Input for this task Start Marker

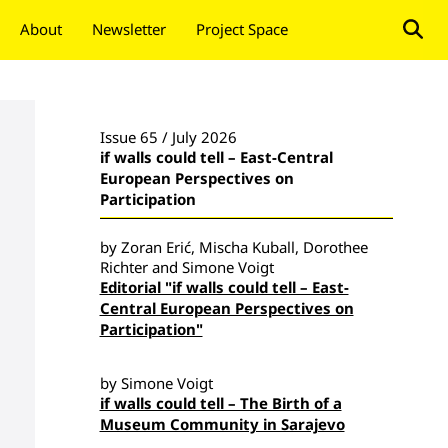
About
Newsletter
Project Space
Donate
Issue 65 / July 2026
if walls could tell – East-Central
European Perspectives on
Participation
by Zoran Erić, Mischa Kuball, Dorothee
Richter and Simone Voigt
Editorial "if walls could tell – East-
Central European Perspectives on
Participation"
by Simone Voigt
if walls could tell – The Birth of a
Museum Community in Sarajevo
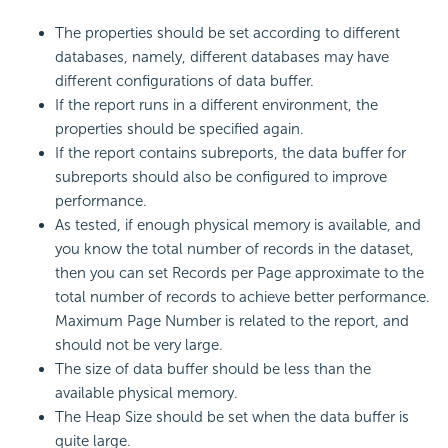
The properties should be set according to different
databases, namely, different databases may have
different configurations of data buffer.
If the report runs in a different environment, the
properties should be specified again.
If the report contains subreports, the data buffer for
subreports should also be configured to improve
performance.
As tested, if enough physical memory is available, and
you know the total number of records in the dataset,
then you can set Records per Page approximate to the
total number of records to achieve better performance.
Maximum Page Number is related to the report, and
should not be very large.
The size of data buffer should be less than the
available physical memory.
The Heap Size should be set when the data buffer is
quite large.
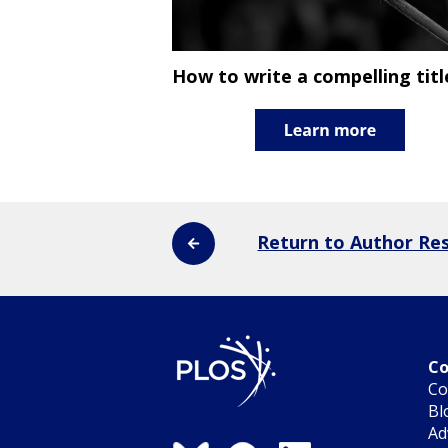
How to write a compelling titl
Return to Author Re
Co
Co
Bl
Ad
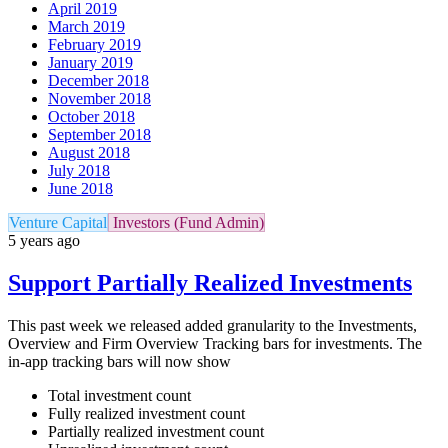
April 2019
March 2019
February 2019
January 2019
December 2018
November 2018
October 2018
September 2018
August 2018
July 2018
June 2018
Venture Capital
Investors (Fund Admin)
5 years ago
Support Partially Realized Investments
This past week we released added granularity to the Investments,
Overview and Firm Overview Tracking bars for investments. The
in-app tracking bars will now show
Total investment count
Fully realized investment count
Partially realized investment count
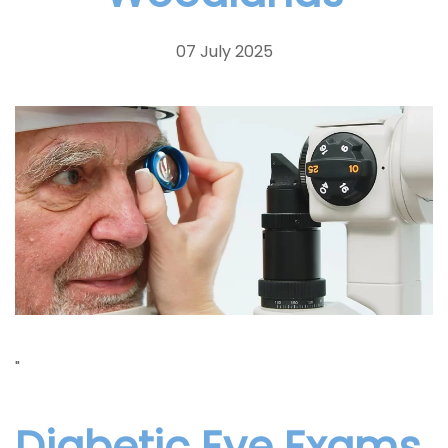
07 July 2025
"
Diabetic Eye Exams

Input for this task End Marker

Exercise objective. Copy the lines starting at the line that contains "The Heap Size" and running to the final line of the entries, inclusive; omit all pictures.

Answer to the exercise.
The Heap Size should be set when the data buffer is
quite large.
How to write a compelling titl
Return to Author Re
Co
Co
Bl
Ad
April 2019
March 2019
February 2019
January 2019
December 2018
November 2018
October 2018
September 2018
August 2018
July 2018
June 2018
Venture Capital
Investors (Fund Admin)
5 years ago
Support Partially Realized Investments
This past week we released added granularity to the Investments,
Overview and Firm Overview Tracking bars for investments. The
in-app tracking bars will now show
Total investment count
Fully realized investment count
Partially realized investment count
07 July 2025
"
Diabetic Eye Exams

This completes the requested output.